Glioma-induced Toll like receptors (TLR) signaling in microglia promotes parenchymal MT1-MMP expression and tumor expansion in vivo

Meeting Abstract

  • Darko Markovic - Helios Kliniken, Dept. of Neurosurgery, Berlin-Buch, Germany; Max Delbrück Center for Molecular Medicine Cellular Neuroscience, Berlin, Germany
  • Michael Synowitz - Max Delbrück Center for Molecular Medicine Cellular Neuroscience, Berlin, Germany; Charité, University Clinics, Dept. of Neurosurgery, Berlin, Germany
  • Rainer Glass - Max Delbrück Center for Molecular Medicine Cellular Neuroscience, Berlin, Germany
  • Helmut Kettenmann - Max Delbrück Center for Molecular Medicine Cellular Neuroscience, Berlin, Germany
  • Jürgen Kiwit - Helios Kliniken, Dept. of Neurosurgery, Berlin-Buch, Germany

Deutsche Gesellschaft für Neurochirurgie. 61. Jahrestagung der Deutschen Gesellschaft für Neurochirurgie (DGNC) im Rahmen der Neurowoche 2010. Mannheim, 21.-25.09.2010. Düsseldorf: German Medical Science GMS Publishing House; 2010. DocV1546

DOI: 10.3205/10dgnc023, URN: urn:nbn:de:0183-10dgnc0238

Veröffentlicht: 16. September 2010

© 2010 Markovic et al.
Dieser Artikel ist ein Open Access-Artikel und steht unter den Creative Commons Lizenzbedingungen (http://creativecommons.org/licenses/by-nc-nd/3.0/deed.de). Er darf vervielfältigt, verbreitet und öffentlich zugänglich gemacht werden, vorausgesetzt dass Autor und Quelle genannt werden.


Gliederung

Text

Objective: We have shown previously that membrane type 1 metalloprotease (MT1-MMP) is upregulated in glioma associated microglia, but not in the glioma cells and that a glioma released factor is stimulating via p38 MAPK overexpression of MT1-MMP in microglia. Now, we investigate with a novel glioma experimental model the possible mediators in microglial expression of MT1-MMP.

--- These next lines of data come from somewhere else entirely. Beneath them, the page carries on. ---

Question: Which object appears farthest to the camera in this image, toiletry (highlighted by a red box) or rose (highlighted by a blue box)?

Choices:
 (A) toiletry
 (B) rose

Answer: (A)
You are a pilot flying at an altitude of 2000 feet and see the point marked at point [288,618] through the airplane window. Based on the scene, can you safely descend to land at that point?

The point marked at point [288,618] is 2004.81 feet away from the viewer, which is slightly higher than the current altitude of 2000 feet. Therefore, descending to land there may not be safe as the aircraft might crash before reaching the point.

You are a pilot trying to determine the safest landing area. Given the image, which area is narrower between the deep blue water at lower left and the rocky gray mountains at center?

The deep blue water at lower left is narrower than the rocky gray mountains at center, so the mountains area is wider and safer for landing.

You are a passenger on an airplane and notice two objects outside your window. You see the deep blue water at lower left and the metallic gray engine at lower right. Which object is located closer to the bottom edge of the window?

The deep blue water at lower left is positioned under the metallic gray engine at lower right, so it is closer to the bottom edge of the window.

Methods: We used immunohistochemistry, in vivo mouse glioma model, 2-photon time lapse microscopy in organotypical brain slice cultures, PCR, and Western Blot in cell culture experiments to demonstrate reduced tumor expansion after interfering with TLR signaling in microglia.

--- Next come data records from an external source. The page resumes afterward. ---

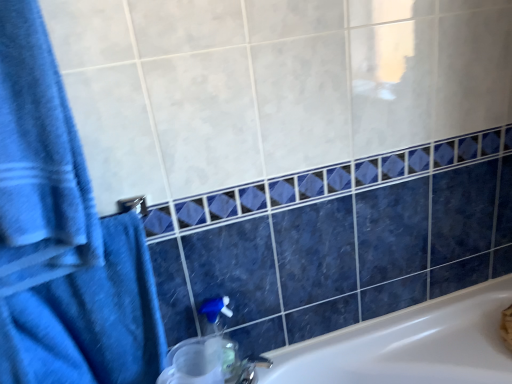 At what (x,y) coordinates should I click in order to perform the action: click on blue fabric towel at left, arranged as the first bath towel when ordered from the bottom. Please return your answer as a coordinate pair (x, y). Looking at the image, I should click on (89, 319).

The width and height of the screenshot is (512, 384). What do you see at coordinates (221, 335) in the screenshot? I see `translucent plastic soap dispenser at lower center` at bounding box center [221, 335].

Image resolution: width=512 pixels, height=384 pixels. I want to click on blue cotton towel at left, the 2th bath towel in the bottom-to-top sequence, so click(x=62, y=237).

Is blue fabric towel at left, arranged as the first bath towel when ordered from the bottom, in contact with blue cotton towel at left, the 2th bath towel in the bottom-to-top sequence?

Indeed, blue fabric towel at left, arranged as the first bath towel when ordered from the bottom, and blue cotton towel at left, the 2th bath towel in the bottom-to-top sequence, are beside each other and touching.

Is blue fabric towel at left, arranged as the first bath towel when ordered from the bottom, turned away from blue cotton towel at left, the 1th bath towel in the top-to-bottom sequence?

No, blue fabric towel at left, arranged as the first bath towel when ordered from the bottom, is not facing the opposite direction of blue cotton towel at left, the 1th bath towel in the top-to-bottom sequence.

Can you tell me how much blue fabric towel at left, arranged as the first bath towel when ordered from the bottom, and blue cotton towel at left, the 2th bath towel in the bottom-to-top sequence, differ in facing direction?

2.48e-05 degrees separate the facing orientations of blue fabric towel at left, arranged as the first bath towel when ordered from the bottom, and blue cotton towel at left, the 2th bath towel in the bottom-to-top sequence.

Does point (19, 320) come in front of point (80, 313)?

Yes, it is.

Which of these two, blue cotton towel at left, the 1th bath towel in the top-to-bottom sequence, or blue fabric towel at left, arranged as the first bath towel when ordered from the bottom, is thinner?

With smaller width is blue cotton towel at left, the 1th bath towel in the top-to-bottom sequence.

From a real-world perspective, which is physically above, blue cotton towel at left, the 2th bath towel in the bottom-to-top sequence, or blue fabric towel at left, which is counted as the 2th bath towel, starting from the top?

blue cotton towel at left, the 2th bath towel in the bottom-to-top sequence, is physically above.

Is blue cotton towel at left, the 2th bath towel in the bottom-to-top sequence, positioned beyond the bounds of blue fabric towel at left, which is counted as the 2th bath towel, starting from the top?

Absolutely, blue cotton towel at left, the 2th bath towel in the bottom-to-top sequence, is external to blue fabric towel at left, which is counted as the 2th bath towel, starting from the top.

Is blue cotton towel at left, the 1th bath towel in the top-to-bottom sequence, in front of or behind blue fabric towel at left, which is counted as the 2th bath towel, starting from the top, in the image?

Visually, blue cotton towel at left, the 1th bath towel in the top-to-bottom sequence, is located in front of blue fabric towel at left, which is counted as the 2th bath towel, starting from the top.

Is translucent plastic soap dispenser at lower center aimed at blue fabric towel at left, arranged as the first bath towel when ordered from the bottom?

No.

How many degrees apart are the facing directions of translucent plastic soap dispenser at lower center and blue fabric towel at left, which is counted as the 2th bath towel, starting from the top?

translucent plastic soap dispenser at lower center and blue fabric towel at left, which is counted as the 2th bath towel, starting from the top, are facing 1.01 degrees away from each other.

Between translucent plastic soap dispenser at lower center and blue fabric towel at left, which is counted as the 2th bath towel, starting from the top, which one has larger width?

With larger width is blue fabric towel at left, which is counted as the 2th bath towel, starting from the top.

From the image's perspective, which bath towel is the 1st one above the translucent plastic soap dispenser at lower center? Please provide its 2D coordinates.

[(89, 319)]

Is blue cotton towel at left, the 2th bath towel in the bottom-to-top sequence, far away from translucent plastic soap dispenser at lower center?

No, blue cotton towel at left, the 2th bath towel in the bottom-to-top sequence, is not far away from translucent plastic soap dispenser at lower center.

Which of these two, blue cotton towel at left, the 2th bath towel in the bottom-to-top sequence, or translucent plastic soap dispenser at lower center, stands taller?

Results: Glioma-released factors trigger the expression and activity of MT1-MMP via microglial TLR and the p38 MAPK pathway since deletion of the TLR adapter protein MyD88 or p38 inhibition prevented MT1-MMP expression and activity in cultured microglial cells. Microglial MT1-MMP in turn activates glioma derived pro-matrix metalloproteinase-2 (pro-MMP-2) and promotes glioma expansion, as shown in an ex vivo model using MT1-MMP deficient brain tissue and a microglia depletion paradigm. Finally, both MyD88-deficiency or microglia depletion largely attenuated glioma expansion in two independent in vivo models.

Conclusions: A glioma released factor is stimulating via TLR's the p38 MAPK overexpression of MT1-MMP, which in turn overproduces active MMP-2.